> _YOUR OBJECTIVE_
Word for word, retype the lines from the one containing "楽天モバイル、Android 17へのOSアップデート予定のス" to the one containing "USB-kabel / datakabel" below, keeping both end lines and dropping the pictures.

Records from a data collection:

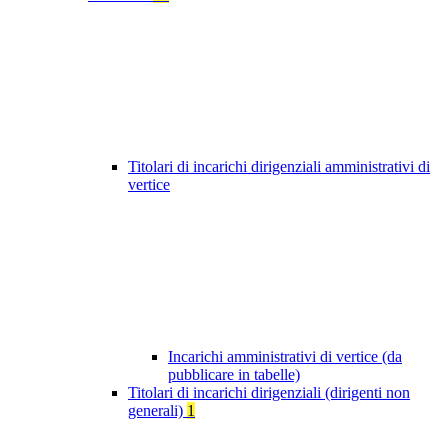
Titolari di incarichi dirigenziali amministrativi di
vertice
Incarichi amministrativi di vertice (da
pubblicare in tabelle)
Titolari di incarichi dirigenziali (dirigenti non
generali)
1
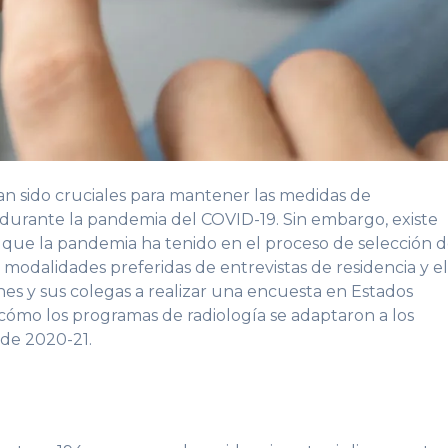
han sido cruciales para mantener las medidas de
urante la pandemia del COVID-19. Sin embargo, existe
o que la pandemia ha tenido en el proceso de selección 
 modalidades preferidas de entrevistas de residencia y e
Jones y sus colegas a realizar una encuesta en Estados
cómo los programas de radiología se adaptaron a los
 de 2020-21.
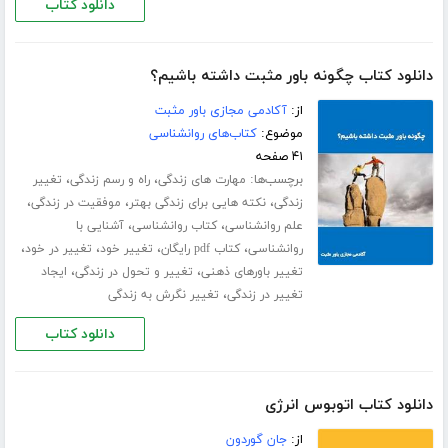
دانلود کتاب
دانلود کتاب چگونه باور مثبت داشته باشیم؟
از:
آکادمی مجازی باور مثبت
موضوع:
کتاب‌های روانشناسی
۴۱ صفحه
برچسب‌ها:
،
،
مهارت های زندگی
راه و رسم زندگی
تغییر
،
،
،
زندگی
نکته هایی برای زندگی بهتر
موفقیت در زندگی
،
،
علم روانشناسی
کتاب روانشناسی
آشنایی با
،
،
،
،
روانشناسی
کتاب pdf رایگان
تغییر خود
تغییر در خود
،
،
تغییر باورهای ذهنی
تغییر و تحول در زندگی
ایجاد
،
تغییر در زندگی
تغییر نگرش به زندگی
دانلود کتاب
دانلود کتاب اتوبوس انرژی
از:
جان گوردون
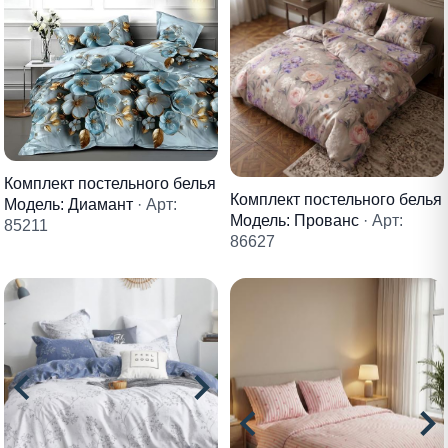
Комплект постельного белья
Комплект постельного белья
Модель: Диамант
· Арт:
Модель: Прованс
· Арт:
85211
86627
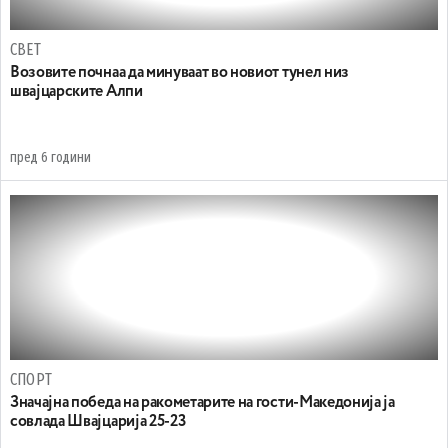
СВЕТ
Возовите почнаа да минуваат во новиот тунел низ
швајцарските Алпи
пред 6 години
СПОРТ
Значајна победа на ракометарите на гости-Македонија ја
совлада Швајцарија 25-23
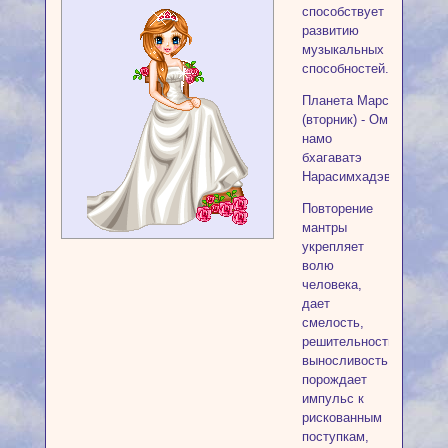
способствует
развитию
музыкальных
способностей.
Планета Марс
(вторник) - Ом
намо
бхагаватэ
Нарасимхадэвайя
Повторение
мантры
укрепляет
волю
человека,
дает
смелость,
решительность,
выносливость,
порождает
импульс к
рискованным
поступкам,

...

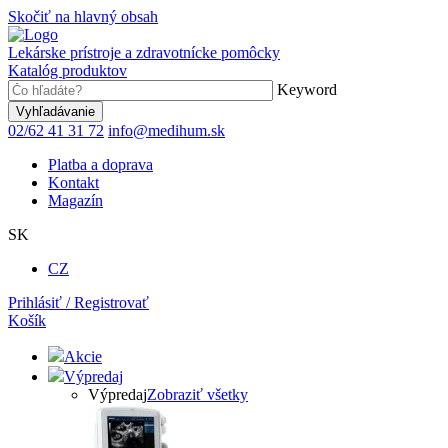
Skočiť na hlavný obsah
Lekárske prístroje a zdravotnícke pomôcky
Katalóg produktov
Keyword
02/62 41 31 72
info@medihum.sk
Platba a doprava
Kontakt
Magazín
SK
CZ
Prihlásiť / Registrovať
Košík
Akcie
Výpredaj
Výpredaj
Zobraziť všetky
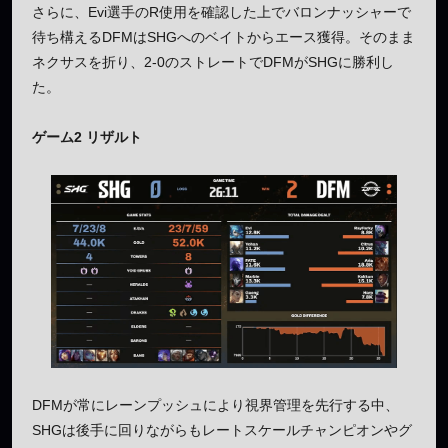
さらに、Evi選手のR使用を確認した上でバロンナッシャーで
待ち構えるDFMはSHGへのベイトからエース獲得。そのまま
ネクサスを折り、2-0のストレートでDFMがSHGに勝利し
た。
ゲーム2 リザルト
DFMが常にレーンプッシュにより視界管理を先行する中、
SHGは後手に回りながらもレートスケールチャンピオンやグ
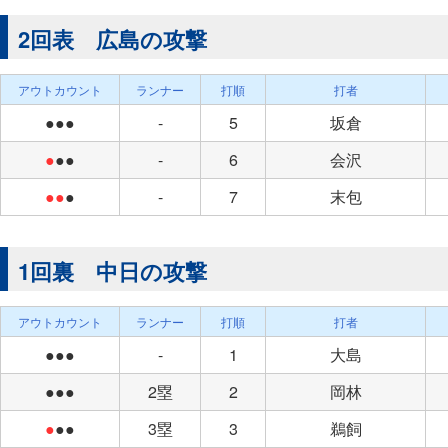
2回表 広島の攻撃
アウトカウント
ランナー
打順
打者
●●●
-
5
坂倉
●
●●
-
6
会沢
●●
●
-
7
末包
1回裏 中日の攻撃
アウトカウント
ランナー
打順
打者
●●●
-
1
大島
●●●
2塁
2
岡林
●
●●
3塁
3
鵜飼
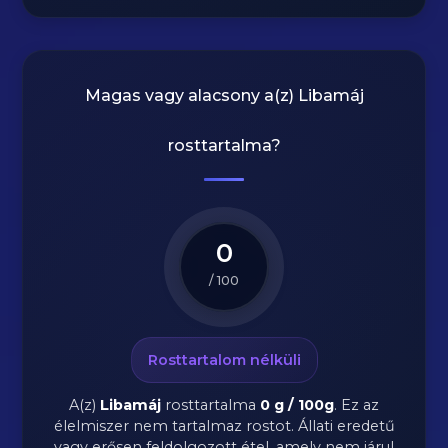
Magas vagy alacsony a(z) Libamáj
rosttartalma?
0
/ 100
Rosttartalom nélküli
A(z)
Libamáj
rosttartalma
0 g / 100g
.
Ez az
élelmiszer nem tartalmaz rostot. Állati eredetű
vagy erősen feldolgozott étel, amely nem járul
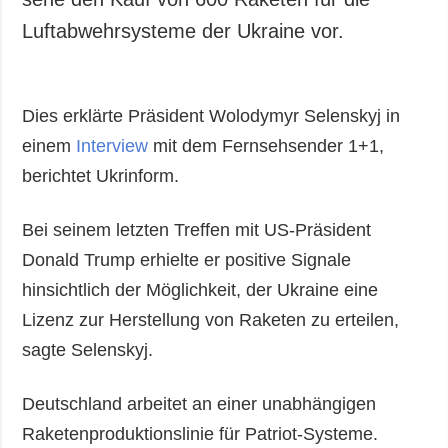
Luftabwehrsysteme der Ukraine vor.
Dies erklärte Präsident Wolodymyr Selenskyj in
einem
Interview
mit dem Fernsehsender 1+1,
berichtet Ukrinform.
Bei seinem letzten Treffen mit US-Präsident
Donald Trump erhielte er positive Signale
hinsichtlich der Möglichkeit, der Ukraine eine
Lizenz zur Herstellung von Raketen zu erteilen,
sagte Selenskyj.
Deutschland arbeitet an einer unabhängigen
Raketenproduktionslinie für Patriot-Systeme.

---

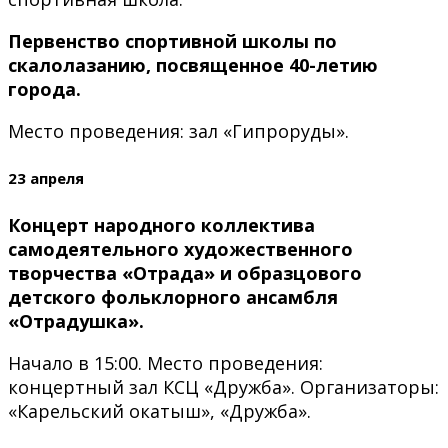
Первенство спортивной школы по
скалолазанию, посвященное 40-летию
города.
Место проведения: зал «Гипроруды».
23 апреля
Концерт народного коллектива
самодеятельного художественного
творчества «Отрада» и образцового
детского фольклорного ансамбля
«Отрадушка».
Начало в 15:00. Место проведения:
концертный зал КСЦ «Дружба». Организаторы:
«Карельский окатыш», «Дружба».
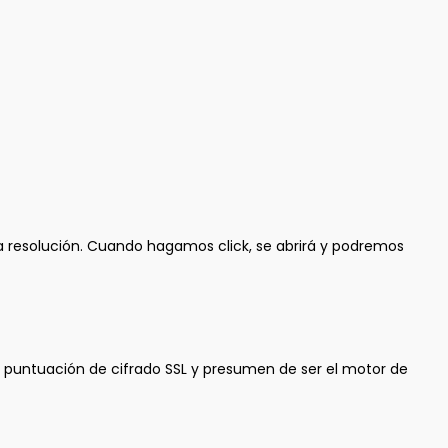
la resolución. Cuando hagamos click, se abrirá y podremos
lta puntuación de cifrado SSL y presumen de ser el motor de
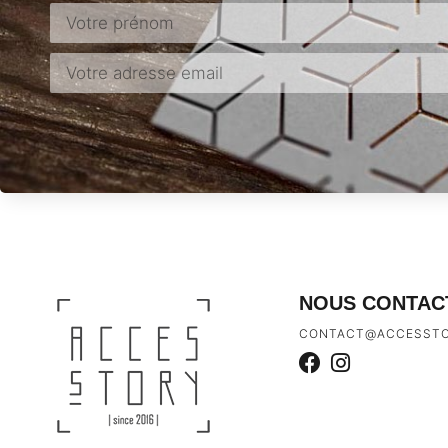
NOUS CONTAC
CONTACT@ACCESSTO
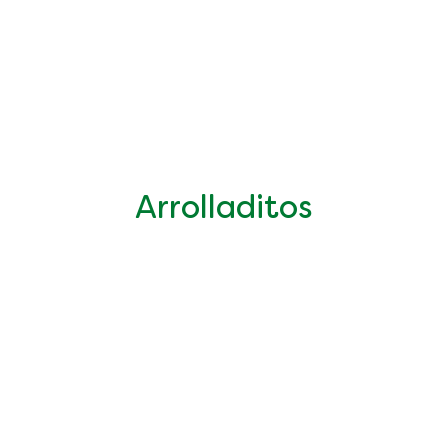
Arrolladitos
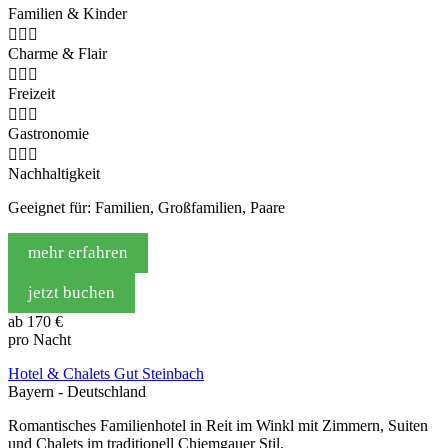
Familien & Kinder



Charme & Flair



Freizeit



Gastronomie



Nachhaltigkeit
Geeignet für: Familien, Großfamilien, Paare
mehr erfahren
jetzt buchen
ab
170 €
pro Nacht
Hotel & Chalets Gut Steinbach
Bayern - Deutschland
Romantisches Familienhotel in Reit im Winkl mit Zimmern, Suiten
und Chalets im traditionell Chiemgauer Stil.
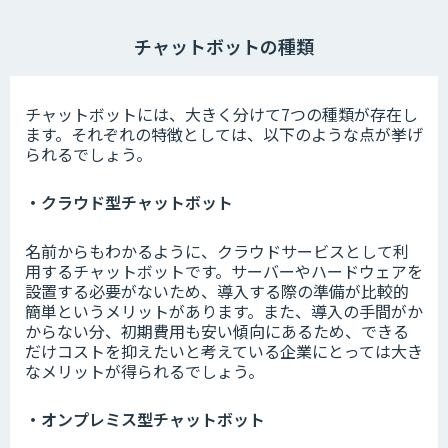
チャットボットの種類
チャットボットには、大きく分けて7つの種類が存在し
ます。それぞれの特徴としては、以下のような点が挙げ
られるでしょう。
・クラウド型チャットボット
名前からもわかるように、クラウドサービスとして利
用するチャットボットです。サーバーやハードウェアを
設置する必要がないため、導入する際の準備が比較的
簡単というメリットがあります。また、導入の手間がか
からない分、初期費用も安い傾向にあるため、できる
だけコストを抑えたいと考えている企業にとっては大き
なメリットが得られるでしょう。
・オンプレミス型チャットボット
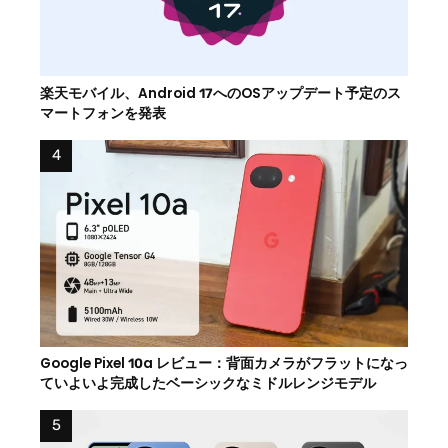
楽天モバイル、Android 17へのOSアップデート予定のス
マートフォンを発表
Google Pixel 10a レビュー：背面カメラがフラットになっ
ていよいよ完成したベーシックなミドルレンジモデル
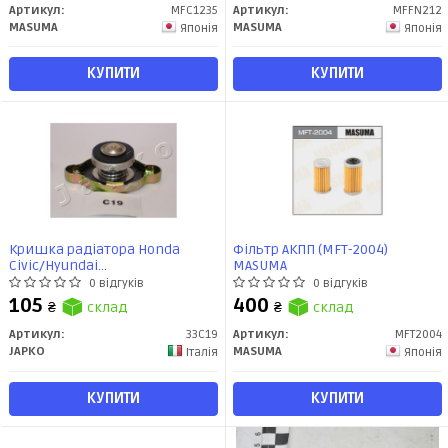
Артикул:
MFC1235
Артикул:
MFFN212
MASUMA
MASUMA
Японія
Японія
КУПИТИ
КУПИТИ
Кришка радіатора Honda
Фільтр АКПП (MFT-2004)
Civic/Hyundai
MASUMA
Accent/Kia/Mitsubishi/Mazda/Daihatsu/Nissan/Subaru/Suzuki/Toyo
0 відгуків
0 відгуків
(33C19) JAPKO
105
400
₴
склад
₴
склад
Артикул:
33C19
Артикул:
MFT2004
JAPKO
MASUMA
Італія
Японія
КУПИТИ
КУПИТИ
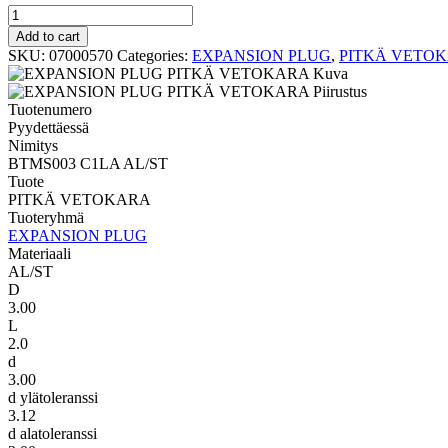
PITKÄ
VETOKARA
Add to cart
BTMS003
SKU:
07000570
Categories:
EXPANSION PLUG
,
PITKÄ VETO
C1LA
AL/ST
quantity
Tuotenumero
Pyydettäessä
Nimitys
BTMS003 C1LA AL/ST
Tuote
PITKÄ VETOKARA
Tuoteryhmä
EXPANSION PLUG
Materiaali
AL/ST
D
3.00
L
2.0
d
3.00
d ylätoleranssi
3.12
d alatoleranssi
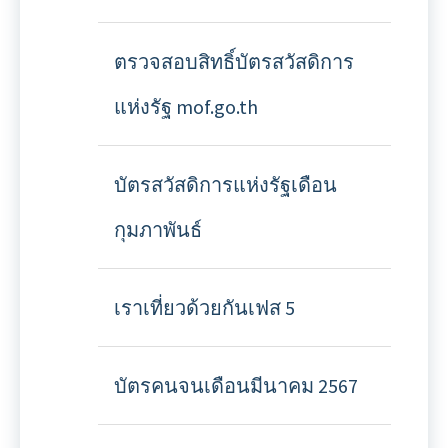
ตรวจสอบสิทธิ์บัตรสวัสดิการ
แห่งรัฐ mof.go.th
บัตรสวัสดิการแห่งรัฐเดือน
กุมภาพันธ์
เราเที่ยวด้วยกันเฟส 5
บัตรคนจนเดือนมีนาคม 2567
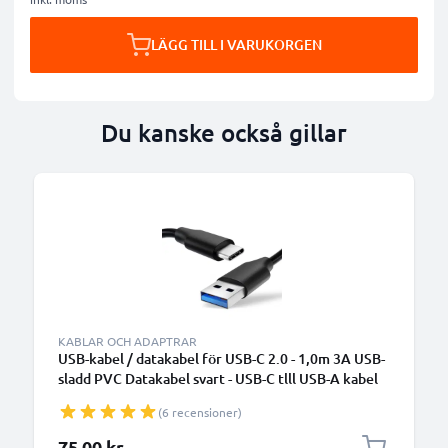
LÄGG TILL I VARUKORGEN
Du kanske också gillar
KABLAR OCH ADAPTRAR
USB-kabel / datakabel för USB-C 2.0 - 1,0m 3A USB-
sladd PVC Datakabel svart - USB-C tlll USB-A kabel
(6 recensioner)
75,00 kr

> _ANSWER TO THE EXERCISE_
楽天モバイル、Android 17へのOSアップデート予定のス
マートフォンを発表
Google Pixel 10a レビュー：背面カメラがフラットになっ
ていよいよ完成したベーシックなミドルレンジモデル
Артикул:
MFC1235
Артикул:
MFFN212
MASUMA
MASUMA
Японія
Японія
КУПИТИ
КУПИТИ
Кришка радіатора Honda
Фільтр АКПП (MFT-2004)
Civic/Hyundai
MASUMA
Accent/Kia/Mitsubishi/Mazda/Daihatsu/Nissan/Subaru/Suzuki/Toyo
0 відгуків
0 відгуків
(33C19) JAPKO
105
400
₴
склад
₴
склад
Артикул:
33C19
Артикул:
MFT2004
JAPKO
MASUMA
Італія
Японія
КУПИТИ
КУПИТИ
PITKÄ
VETOKARA
Add to cart
BTMS003
SKU:
07000570
Categories:
EXPANSION PLUG
,
PITKÄ VETO
C1LA
AL/ST
quantity
Tuotenumero
Pyydettäessä
Nimitys
BTMS003 C1LA AL/ST
Tuote
PITKÄ VETOKARA
Tuoteryhmä
EXPANSION PLUG
Materiaali
AL/ST
D
3.00
L
2.0
d
3.00
d ylätoleranssi
3.12
d alatoleranssi
ตรวจสอบสิทธิ์บัตรสวัสดิการ
แห่งรัฐ mof.go.th
บัตรสวัสดิการแห่งรัฐเดือน
กุมภาพันธ์
เราเที่ยวด้วยกันเฟส 5
บัตรคนจนเดือนมีนาคม 2567
LÄGG TILL I VARUKORGEN
Du kanske också gillar
KABLAR OCH ADAPTRAR
USB-kabel / datakabel för USB-C 2.0 - 1,0m 3A USB-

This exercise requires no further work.